Records from a collection
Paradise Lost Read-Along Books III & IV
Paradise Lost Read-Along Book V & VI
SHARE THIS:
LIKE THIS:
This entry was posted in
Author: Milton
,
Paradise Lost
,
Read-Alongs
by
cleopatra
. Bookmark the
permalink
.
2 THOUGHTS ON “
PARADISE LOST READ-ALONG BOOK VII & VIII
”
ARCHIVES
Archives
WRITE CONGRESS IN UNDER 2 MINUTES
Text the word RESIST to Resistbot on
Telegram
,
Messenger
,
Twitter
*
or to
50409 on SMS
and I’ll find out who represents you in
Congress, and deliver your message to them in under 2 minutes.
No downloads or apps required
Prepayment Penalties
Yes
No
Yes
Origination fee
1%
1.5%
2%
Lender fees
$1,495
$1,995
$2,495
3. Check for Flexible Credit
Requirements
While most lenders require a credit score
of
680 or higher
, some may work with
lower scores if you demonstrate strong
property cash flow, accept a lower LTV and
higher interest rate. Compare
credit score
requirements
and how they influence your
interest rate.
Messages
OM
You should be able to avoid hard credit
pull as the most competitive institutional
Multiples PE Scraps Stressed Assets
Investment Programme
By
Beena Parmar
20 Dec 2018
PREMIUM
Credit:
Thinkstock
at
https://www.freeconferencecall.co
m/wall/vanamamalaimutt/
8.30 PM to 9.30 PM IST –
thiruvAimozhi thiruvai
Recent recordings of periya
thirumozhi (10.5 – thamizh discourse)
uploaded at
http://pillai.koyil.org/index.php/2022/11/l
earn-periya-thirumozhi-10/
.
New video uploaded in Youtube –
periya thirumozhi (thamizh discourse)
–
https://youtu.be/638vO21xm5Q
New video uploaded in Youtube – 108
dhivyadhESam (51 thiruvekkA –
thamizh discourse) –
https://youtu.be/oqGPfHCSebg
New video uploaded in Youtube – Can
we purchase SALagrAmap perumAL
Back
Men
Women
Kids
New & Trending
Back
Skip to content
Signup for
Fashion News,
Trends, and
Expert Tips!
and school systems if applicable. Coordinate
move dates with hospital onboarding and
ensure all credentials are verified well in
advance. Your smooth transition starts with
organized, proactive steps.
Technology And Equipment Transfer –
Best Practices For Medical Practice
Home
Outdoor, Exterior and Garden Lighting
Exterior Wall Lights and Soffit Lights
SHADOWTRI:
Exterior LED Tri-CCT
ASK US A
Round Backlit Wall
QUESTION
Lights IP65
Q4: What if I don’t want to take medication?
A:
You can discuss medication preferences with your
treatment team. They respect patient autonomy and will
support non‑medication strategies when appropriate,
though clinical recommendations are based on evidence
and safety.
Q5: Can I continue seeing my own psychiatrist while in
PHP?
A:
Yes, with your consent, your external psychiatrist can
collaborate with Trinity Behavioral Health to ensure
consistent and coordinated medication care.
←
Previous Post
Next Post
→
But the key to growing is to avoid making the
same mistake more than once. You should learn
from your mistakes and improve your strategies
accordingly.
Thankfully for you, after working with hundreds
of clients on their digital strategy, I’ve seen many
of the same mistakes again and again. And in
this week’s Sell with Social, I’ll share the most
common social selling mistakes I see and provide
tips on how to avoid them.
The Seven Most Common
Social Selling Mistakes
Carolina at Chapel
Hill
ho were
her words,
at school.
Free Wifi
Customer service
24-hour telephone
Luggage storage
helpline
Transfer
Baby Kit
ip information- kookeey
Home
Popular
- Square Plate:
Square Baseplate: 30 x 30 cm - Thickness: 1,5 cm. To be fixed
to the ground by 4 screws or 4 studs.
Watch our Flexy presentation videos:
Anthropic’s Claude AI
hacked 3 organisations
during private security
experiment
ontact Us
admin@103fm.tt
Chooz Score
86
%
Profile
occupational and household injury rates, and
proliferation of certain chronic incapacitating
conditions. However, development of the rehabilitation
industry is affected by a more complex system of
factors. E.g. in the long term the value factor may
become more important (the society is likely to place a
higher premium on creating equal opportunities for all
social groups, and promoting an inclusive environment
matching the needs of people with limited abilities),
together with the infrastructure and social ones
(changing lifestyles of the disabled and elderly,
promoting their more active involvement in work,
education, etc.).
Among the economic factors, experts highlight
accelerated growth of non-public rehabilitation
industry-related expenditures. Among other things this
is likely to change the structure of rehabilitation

ACTION ITEM
From the data above, copy each line that holds "more".

RESPONSE
same mistake more than once. You should learn
industry is affected by a more complex system of
become more important (the society is likely to place a
promoting their more active involvement in work,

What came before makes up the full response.